● **SOURCE DATA**
┄┄┄┄┄┄┄┄┄┄┄┄┄┄┄┄┄┄┄┄

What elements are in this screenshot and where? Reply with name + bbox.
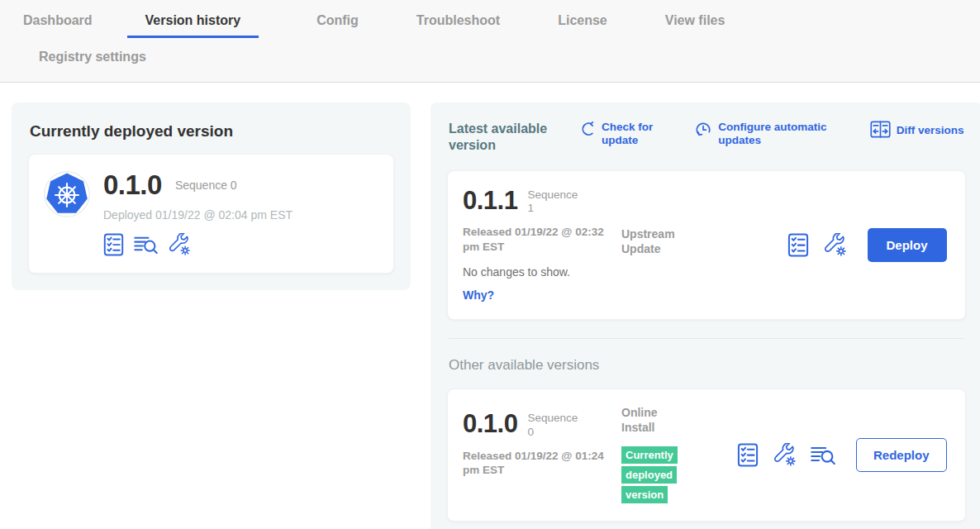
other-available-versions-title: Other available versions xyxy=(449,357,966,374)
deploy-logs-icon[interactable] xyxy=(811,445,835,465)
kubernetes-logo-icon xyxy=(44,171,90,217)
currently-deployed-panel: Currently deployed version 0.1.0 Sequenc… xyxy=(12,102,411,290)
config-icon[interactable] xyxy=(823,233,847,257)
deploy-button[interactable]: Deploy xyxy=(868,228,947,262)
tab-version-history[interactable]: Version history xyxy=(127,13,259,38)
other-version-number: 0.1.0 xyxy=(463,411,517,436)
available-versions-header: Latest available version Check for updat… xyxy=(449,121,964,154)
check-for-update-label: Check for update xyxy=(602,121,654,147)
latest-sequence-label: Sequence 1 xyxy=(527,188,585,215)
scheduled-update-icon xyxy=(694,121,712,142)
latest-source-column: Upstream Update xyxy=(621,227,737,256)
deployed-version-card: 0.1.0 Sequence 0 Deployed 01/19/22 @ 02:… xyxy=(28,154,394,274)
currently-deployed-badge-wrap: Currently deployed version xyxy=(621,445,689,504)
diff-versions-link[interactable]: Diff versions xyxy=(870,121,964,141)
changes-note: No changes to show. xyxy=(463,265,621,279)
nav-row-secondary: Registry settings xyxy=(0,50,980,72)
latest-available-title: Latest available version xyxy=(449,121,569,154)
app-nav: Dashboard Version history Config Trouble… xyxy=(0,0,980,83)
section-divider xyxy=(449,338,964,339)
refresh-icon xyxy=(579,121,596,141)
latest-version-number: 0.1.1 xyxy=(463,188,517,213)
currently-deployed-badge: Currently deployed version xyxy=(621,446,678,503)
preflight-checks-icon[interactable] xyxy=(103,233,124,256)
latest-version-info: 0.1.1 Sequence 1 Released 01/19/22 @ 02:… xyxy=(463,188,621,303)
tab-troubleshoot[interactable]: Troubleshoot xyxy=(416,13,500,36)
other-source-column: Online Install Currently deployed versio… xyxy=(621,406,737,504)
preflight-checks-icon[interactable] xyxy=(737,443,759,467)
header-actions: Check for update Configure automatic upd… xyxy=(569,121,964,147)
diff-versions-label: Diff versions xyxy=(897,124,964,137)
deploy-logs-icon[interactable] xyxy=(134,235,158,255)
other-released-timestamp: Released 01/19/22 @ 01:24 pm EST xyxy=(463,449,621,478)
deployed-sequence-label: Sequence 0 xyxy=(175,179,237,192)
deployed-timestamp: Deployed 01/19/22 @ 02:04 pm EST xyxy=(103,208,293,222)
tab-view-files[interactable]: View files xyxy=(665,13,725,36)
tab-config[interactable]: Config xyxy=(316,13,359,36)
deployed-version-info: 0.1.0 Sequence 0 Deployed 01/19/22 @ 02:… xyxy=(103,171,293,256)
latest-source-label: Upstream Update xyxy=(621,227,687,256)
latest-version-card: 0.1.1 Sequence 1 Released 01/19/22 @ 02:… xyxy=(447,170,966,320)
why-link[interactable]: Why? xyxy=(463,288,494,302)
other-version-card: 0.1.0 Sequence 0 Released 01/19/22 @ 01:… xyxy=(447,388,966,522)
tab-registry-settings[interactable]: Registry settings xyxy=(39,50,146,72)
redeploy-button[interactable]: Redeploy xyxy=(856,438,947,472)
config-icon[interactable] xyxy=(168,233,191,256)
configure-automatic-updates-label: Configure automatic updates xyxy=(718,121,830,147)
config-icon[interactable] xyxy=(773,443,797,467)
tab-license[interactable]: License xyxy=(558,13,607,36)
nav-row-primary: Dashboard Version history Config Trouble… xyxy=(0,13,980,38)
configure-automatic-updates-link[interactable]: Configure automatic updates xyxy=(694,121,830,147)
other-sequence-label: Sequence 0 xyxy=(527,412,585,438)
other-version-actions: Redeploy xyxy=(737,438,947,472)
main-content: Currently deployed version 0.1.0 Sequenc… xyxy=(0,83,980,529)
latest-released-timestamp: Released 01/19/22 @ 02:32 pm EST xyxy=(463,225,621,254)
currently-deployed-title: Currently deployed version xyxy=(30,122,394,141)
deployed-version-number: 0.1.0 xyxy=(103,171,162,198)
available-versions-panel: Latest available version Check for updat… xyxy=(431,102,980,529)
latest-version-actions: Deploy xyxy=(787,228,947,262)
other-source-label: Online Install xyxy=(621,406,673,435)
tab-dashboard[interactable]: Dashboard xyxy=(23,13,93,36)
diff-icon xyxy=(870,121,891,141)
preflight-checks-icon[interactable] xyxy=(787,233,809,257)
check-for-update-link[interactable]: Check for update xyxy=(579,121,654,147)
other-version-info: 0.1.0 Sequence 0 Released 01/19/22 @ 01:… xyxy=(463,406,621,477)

┄┄┄┄┄┄┄┄┄┄┄┄┄┄┄┄┄┄┄┄

● **AIM OF THE EXERCISE**
Report every line of the data above that contains the string "Redeploy" by copying it in full.

● **EXERCISE RESPONSE**
redeploy-button[interactable]: Redeploy xyxy=(856,438,947,472)
other-version-actions: Redeploy xyxy=(737,438,947,472)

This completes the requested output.